1. Collect Two Suitable Videos

  • Capture two short videos using your camera or smartphone.
  • These videos will be used to create a training dataset for a binary classification model.
  • One video should contain positive examples, the other negative examples.
  • Move the camera while recording so that every frame is slightly different.
  • A few seconds of video are enough (aim for 100+ frames total).
  • Example:
    • Positive samples video: Camera circling around an apple (object) on a desk (background).
    • Negative samples video: Camera circling around an orange (object) on the same desk (background).

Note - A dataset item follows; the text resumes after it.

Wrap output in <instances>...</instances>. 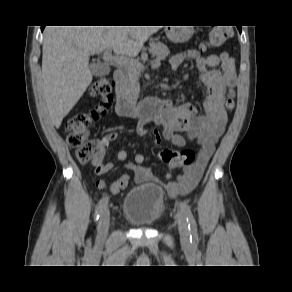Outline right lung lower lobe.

2. Convert Videos into Images

  • Extract every frame and save it as a .jpg image.
  • Resize the images to a reasonable size (e.g., 256×256).
  • Use a clear naming convention: image_<class>_<id>.jpg
  • <class>: positive / negative or 0 / 1
  • <id>: unique identifier for the frame

3. Create Training and Validation Split

  • Randomly split the images into two groups:
    • Training (~80%)
    • Validation (~20%)
  • Store them in separate folders for clarity.
  • Verify balance between positive and negative samples by visually checking a few images.

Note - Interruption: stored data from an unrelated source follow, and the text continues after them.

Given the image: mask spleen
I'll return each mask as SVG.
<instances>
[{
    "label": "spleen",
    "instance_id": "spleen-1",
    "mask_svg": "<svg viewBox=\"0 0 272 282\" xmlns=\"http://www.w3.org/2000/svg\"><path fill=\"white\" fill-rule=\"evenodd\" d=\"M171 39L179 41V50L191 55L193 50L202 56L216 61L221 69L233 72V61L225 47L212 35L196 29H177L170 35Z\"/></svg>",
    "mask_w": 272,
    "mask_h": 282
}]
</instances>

4. Suggest Augmentations for Your Data

  • Study possible augmentations in the Albumentations library.
  • Select reasonable augmentations that reflect real-world variations in your dataset.
  • Think carefully about transformations that make sense for your task (e.g., flipping, color changes, noise).

Expected Submission

Your final report should include:

  1. Dataset goal description

    • Define what counts as positive and negative samples.
    • Explain the purpose of your binary classification task.
  2. Video description

    • Provide details such as number of frames, resolution, objects, and background.
  3. Preview of images

    • Include thumbnails showing the diversity of both training and validation subsets.
  4. Chosen augmentations

    • List selected augmentations with before/after image examples.
    • Choose at least 5 augmentations.
  5. Conclusion

    • Explain why you chose certain augmentations and why you excluded others.

Hints

  • Example workflow notebook: dataset_creation.ipynb
  • Think carefully about the goal of your binary classification.
  • While selecting augmentations, ask yourself questions like:
    • Can the object realistically be flipped upside down or mirrored?
    • Can the object naturally vary in color?
    • Could there be lighting or brightness changes in real-world conditions?